Attorneys for Mitchell have argued that Mitchell shouldn't receive a sentence longer than suggested guidelines, which call for a 30-year minimum. They assert Mitchell shared equal culpability with the 65-year-old Barzee, who is serving a maximum of 15 years behind bars for her role in the crime. They've also disputed an argument from prosecutors that Mitchell obstructed justice by feigning mental illness through singing in court.

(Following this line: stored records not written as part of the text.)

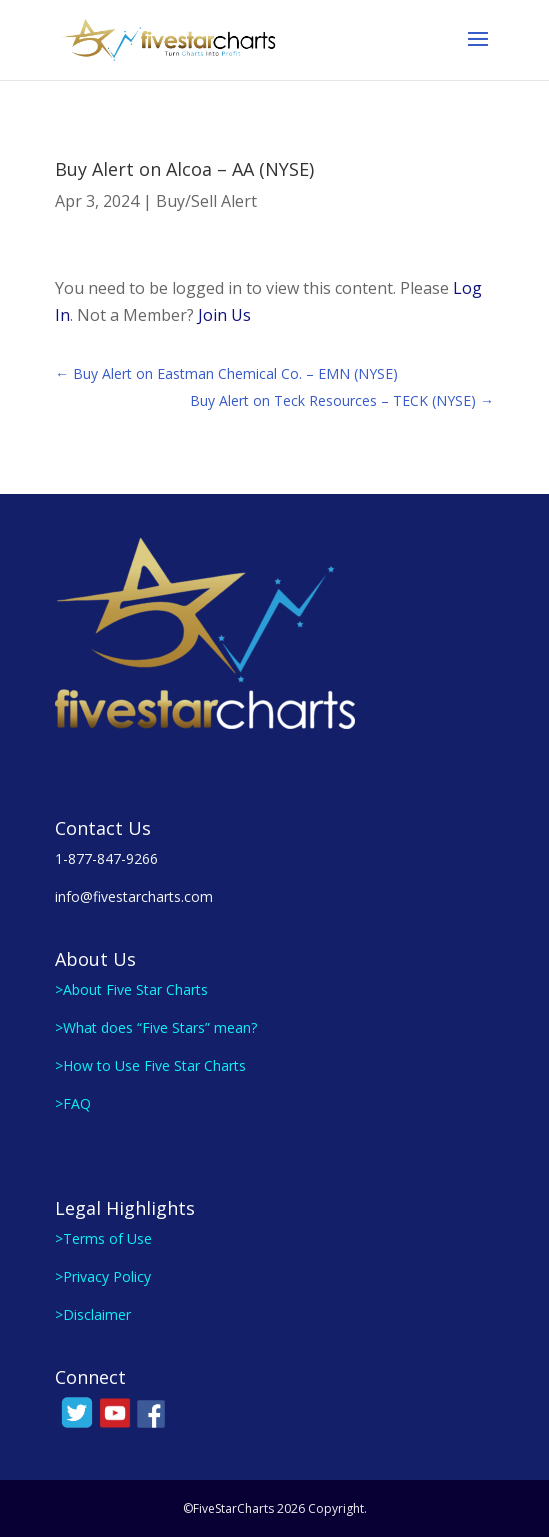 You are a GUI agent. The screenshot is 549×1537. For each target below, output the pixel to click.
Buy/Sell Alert (206, 201)
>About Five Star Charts (131, 989)
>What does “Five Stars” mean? (156, 1027)
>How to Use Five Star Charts (150, 1065)
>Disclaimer (93, 1314)
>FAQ (73, 1103)
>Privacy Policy (103, 1276)
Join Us (224, 315)
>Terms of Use (103, 1238) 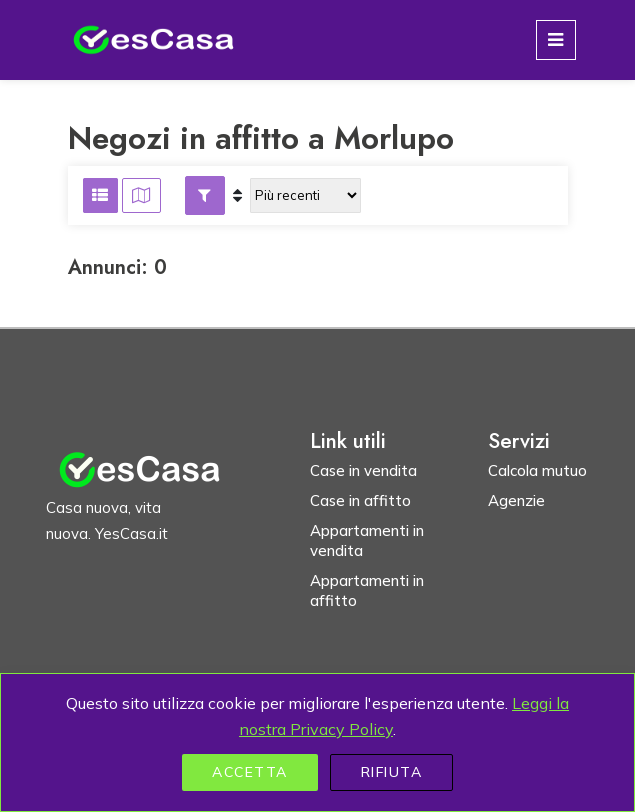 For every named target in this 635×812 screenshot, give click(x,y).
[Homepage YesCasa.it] (154, 40)
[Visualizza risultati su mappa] (141, 195)
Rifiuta (392, 772)
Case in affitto (360, 500)
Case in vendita (363, 470)
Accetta (250, 772)
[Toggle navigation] (556, 40)
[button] (205, 195)
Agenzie (516, 500)
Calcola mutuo (537, 470) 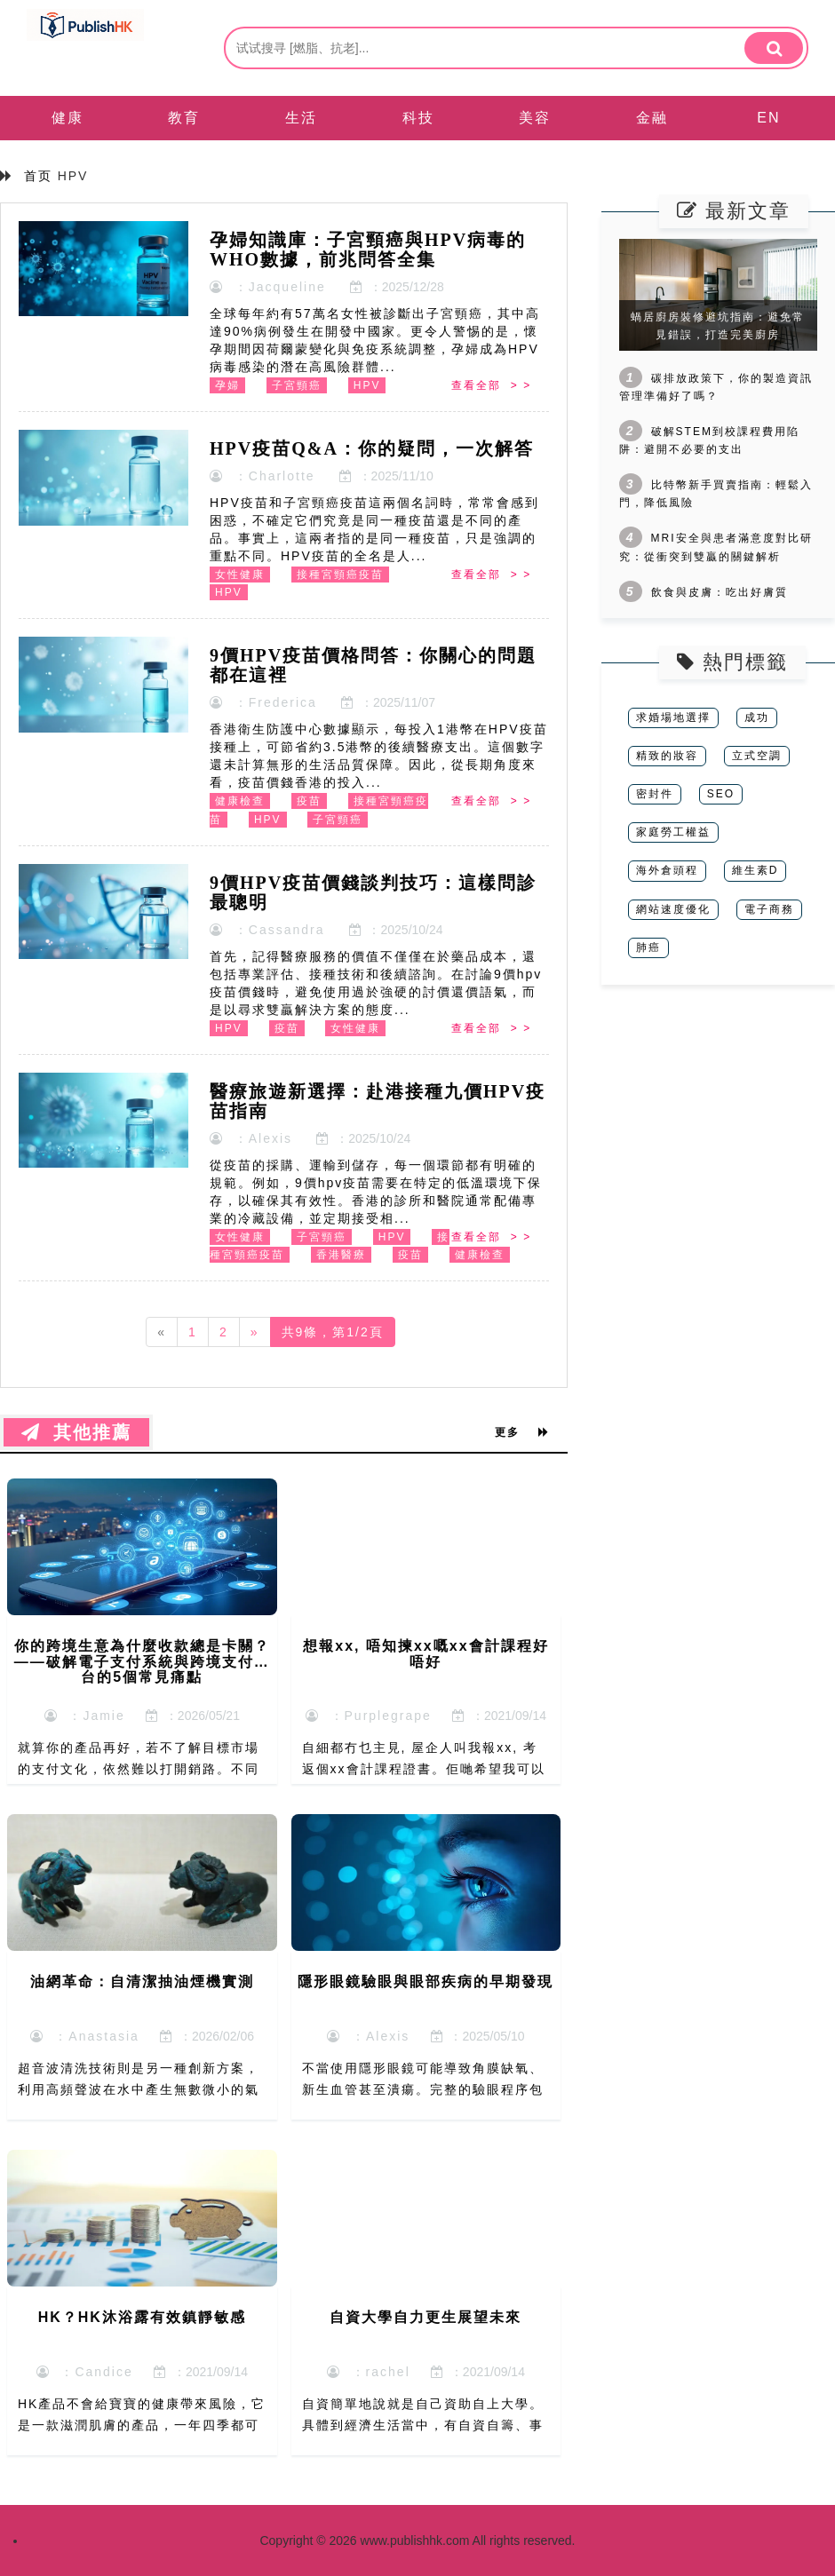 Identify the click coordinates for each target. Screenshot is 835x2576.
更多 (522, 1432)
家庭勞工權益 (673, 832)
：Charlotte (262, 476)
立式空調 (757, 755)
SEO (721, 794)
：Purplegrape (369, 1715)
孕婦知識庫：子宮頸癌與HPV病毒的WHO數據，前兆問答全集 (368, 249)
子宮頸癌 (297, 385)
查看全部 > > (491, 385)
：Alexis (251, 1138)
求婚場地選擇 (673, 717)
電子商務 (769, 909)
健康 (68, 117)
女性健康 (240, 574)
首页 (38, 176)
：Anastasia (84, 2036)
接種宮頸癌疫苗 (340, 574)
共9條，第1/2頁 (333, 1332)
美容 (535, 117)
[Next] (255, 1332)
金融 (652, 117)
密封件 (654, 794)
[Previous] (162, 1332)
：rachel (368, 2372)
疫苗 (309, 801)
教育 (184, 117)
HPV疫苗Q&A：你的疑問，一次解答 (372, 448)
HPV (367, 385)
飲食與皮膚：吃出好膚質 (719, 592)
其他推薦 (76, 1432)
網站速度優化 (673, 909)
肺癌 (648, 947)
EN (768, 117)
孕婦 (227, 385)
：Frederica (263, 702)
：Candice (84, 2372)
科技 (418, 117)
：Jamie (84, 1715)
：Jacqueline (268, 287)
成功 (756, 717)
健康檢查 (240, 801)
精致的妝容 (667, 755)
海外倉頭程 (667, 870)
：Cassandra (267, 930)
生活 (301, 117)
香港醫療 (341, 1254)
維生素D (755, 870) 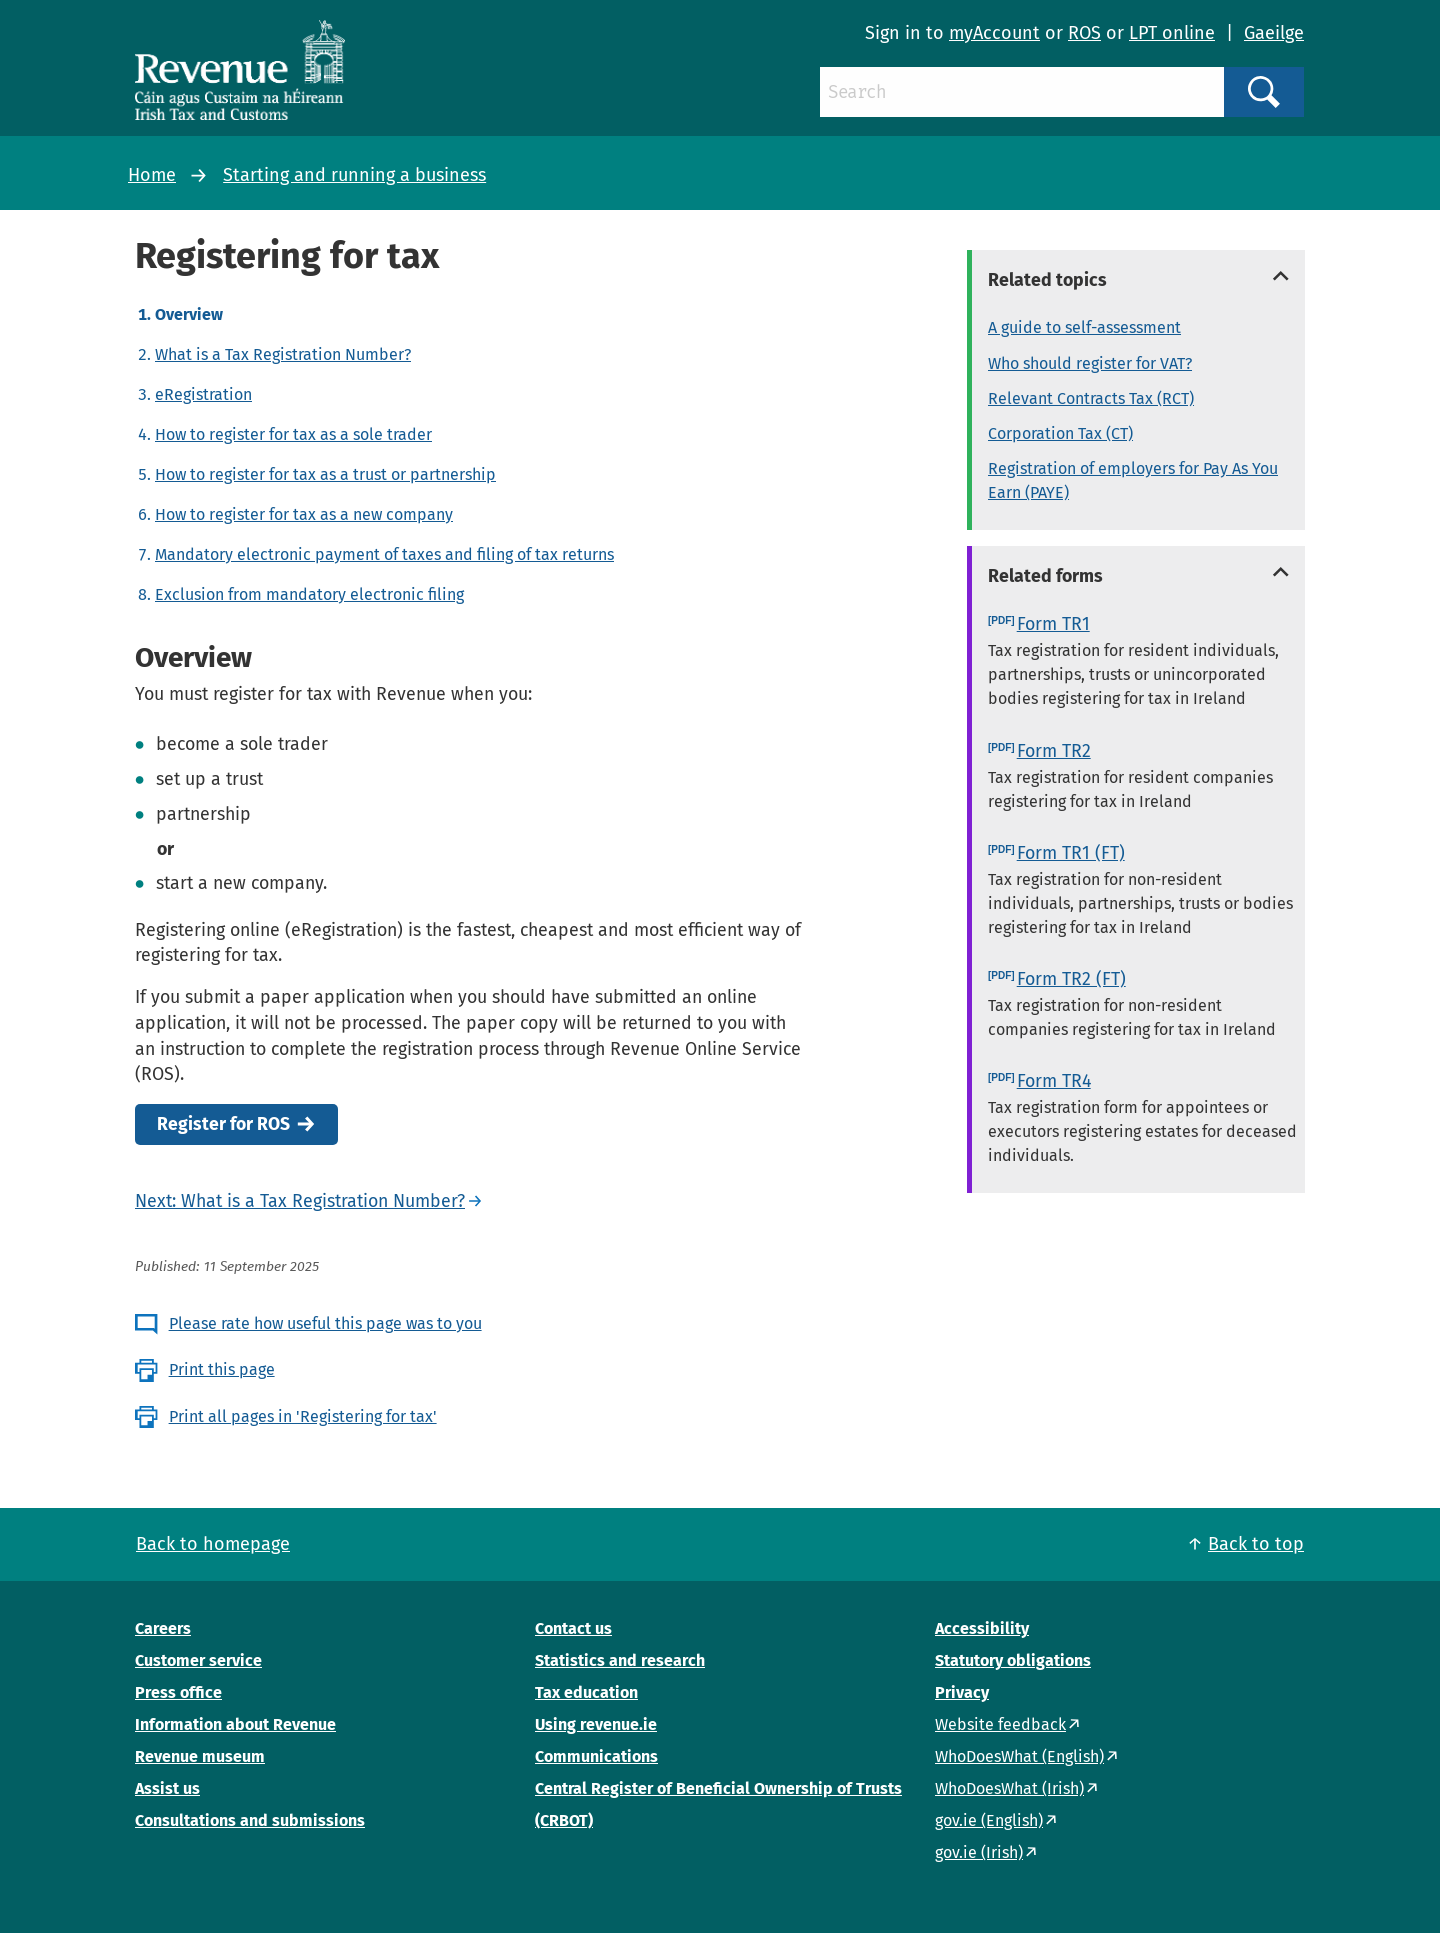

Prosecutors, meanwhile, contend that Mitchell conceived of everything to do with the kidnapping scheme, from deciding to target young girls to sexually abuse them, to constructing a system to tether captives at his mountain camp, to instructing Barzee and Smart on how to behave in public and fabricating cover stories to use when confronted by police in Utah and California.
Mitchell also "exercised dominance or power" over Barzee by having purported "revelations" from God and threatening her with "eternal consequences" if she did not participate in the crimes, according to prosecutors, who cited testimony from Mitchell's trial and competency hearing.
Mitchell told Barzee he had a revelation that they were to "plunder" young wives between the ages of 10 and 14 because they were more "malleable," prosecutors wrote. And when Barzee became uncooperative, Mitchell employed "priesthood blessings," purporting to give her instructions from God to ensure her submission, prosecutors wrote.
Prosecutors believe Mitchell should never get out of prison.
"A life sentence is necessary to protect the public from further crimes of the defendant," prosecutors wrote. " ... the defendant is a pedophile who has victimized not only Ms. Smart, but other children as well.
"Not only is the defendant a recidivist, but his refusal to acknowledge the wrongfulness of his conduct poses an even greater risk of future crimes against children. This defendant cannot be released back into society."